United States: Home price growth remains on a downward trend in February
Home prices rebounded somewhat in February, although annual gains weakened for the eleventh month in a row. On a month-on-month basis, the S&P/Case-Shiller 20-city composite home price index rose 0.2% in February, contrasting January’s 0.3% decline. When adjusted for seasonal factors, house prices grew 0.2% from the previous month, under market expectations and January’s reading, both at 0.3%.
In annual terms, home price growth continued to tumble, from a revised 3.5% in January (previously reported: +3.6% year-on-year), to just 3.0% in February, an over six-year low. Las Vegas, Phoenix and Tampa registered the largest year-on-year price increases, while momentum was weakest in California’s San Francisco, Los Angeles and San Diego. Overall, 19 out of the 20 cities in the index registered slower annual price growth in February than in January.
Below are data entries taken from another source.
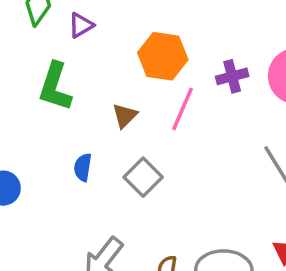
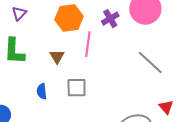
gray square: (143, 177) -> (77, 88), turned -30

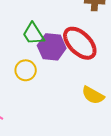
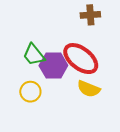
yellow semicircle: (93, 95) -> (89, 89), moved

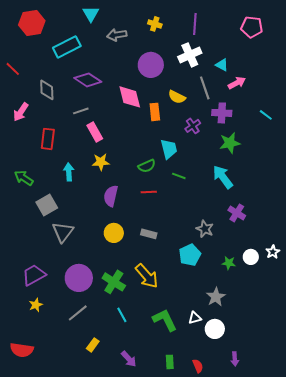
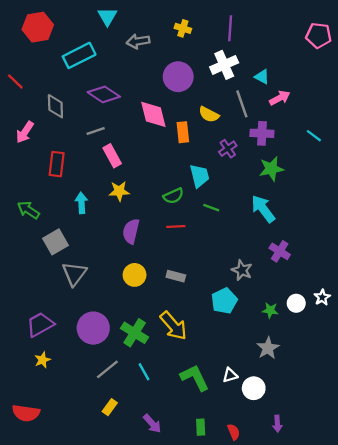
pink pentagon: (252, 27) -> (319, 35), moved
gray star: (216, 297) -> (268, 348), moved
gray line: (78, 313) -> (107, 369), moved

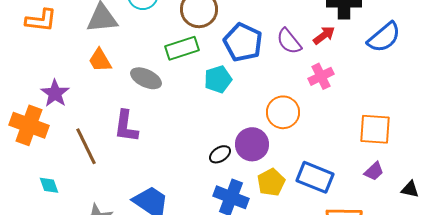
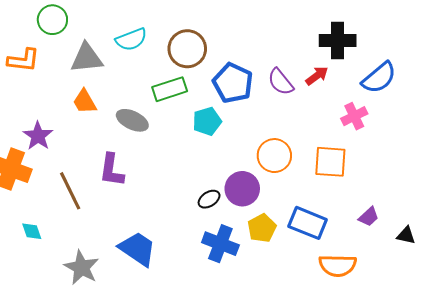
pink cross: (321, 76) -> (354, 116), moved
orange square: (375, 129) -> (330, 162), moved

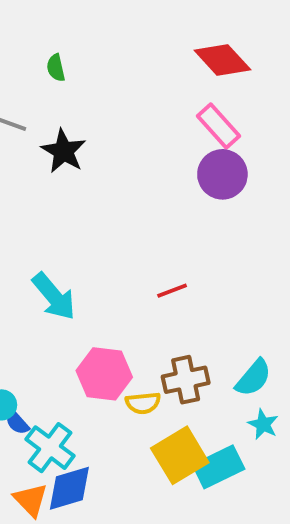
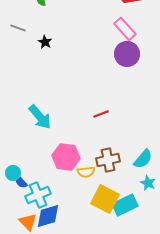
black star: (64, 151) -> (45, 42), size x0.6
cyan cross: (50, 448) -> (38, 195), turned 30
yellow square: (180, 455) -> (105, 199), turned -32

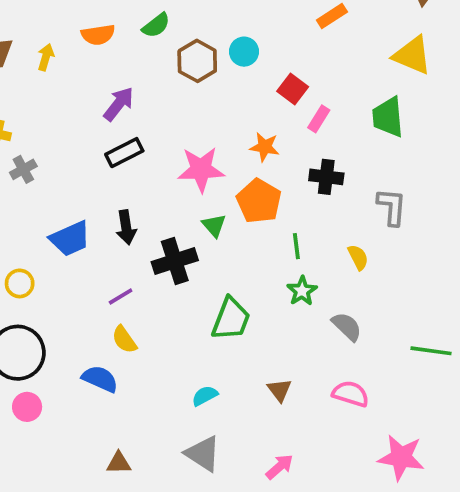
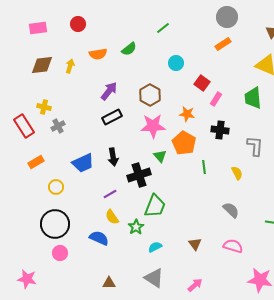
brown hexagon: (197, 61) -> (150, 95), moved
green star: (302, 291) -> (136, 227), moved
green trapezoid: (231, 319) -> (155, 206), moved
Looking ahead, although a more dovish stance from the Fed—which helped significantly lower mortage rates since the beginning of the year—and solid wage gains should support demand, home price pressures will likely remain muted as economic growth cools down and supply shortages—particularly for starter homes—are progressively resolved. Commenting on this outlook, economists at Nomura added:
“Despite steady wage gains and declines borrowing costs in early 2019, buyers likely remained wary of higher home prices which accelerated sharply in 2017 and early 2018. The ongoing slowdown in home price appreciation has been more notable in areas in the West where home affordability had worsened more rapidly. Recent rebounds in new and existing home sales data suggest that the recent slowdown in sales may be stabilizing. However, we remain cautious overall as recent consumer surveys […] indicate that consumers continue to perceive high prices as a negative factor for current buying conditions.”